Otolaryngology Coding Alert

Reader Questions:

Check These Billing Guidelines for NP Cerumen Removals

Question: Can impacted cerumen removal by lavage be performed by a nurse?

Pennsylvania Subscriber

Answer: Yes. If this is a Medicare patient, the procedure can be billed incident-to, and here’s why and how.

The Medicare Physician Fee Schedule (MPFS) assigns a Professional/Technical Component (P/T) indicator of 5 to 69209 (Removal impacted cerumen using irrigation/lavage, unilateral). Per Medicare guidelines, this indicator “identifies codes that describe services covered incident to a physician’s service when they are provided by auxiliary personnel employed by the physician and working under his or her direct supervision.”

In other words, you can bill for the procedure when performed by a nurse providing the following incident-to guidelines are met:

  • The patient must be established with the physician;
  • The provider has evaluated the patient’s condition during the face-to-face part of an evaluation and management (E/M) visit;
  • The provider has established a plan of care for the patient; and
  • The nurse or other auxiliary personnel is providing the service to help execute the patient’s care plan in part or whole.

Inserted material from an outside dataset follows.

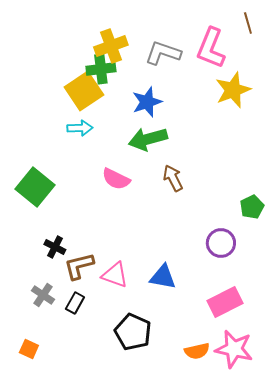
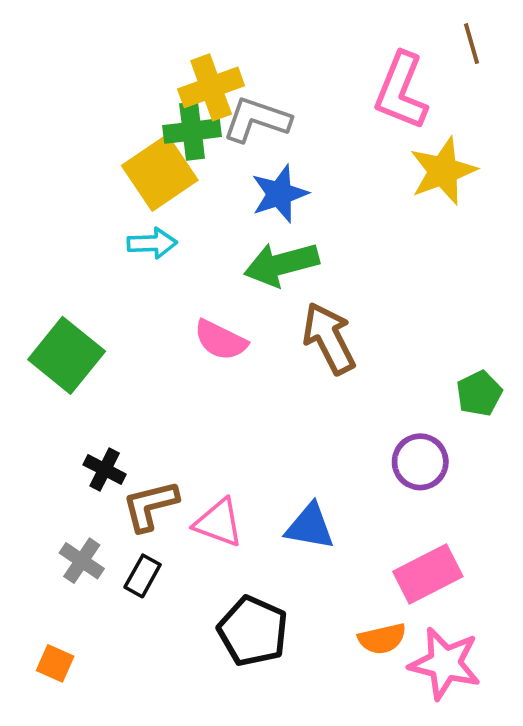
gray L-shape: (163, 53) -> (257, 120), moved
brown arrow: (173, 178) -> (329, 338), size x1.4
orange semicircle: (197, 351) -> (382, 639), moved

However, you should remember the following before billing impacted cerumen removal this way:

  • If incident-to requirements are not met for the service, the service must be provided and billed by the physician or a qualified healthcare professional (QHP) (e.g. nurse practitioner [NP] or physician assistant [PA]) under the physician or QHP’s UPIN/ PIN; and payment will be made at the appropriate rate established in the physician fee schedule. Services billed under an NP or PA’s provider number are paid at a lower rate than those billed under a physician’s provider number.
  • Codes with a P/T indicator of 5, such as 69209, cannot be modified with modifier 26 (Professional component) or modifier TC (Technical component). This means you cannot divide up the service between the provider and others to receive extra payment on the procedure.
  • Incident-to policies generally only affect Medicare payments. Private payers may well have different rules in place for procedures performed by QHPs or auxiliary personnel (e.g. nurse).

Impacted cerumen removal by instrumentation, coded to 69210 (Removal impacted cerumen requiring instrumentation, unilateral), has a P/T indicator of 0, meaning that the service must be performed by a physician or QHP and auxiliary personnel cannot provide the service incident-to the physician.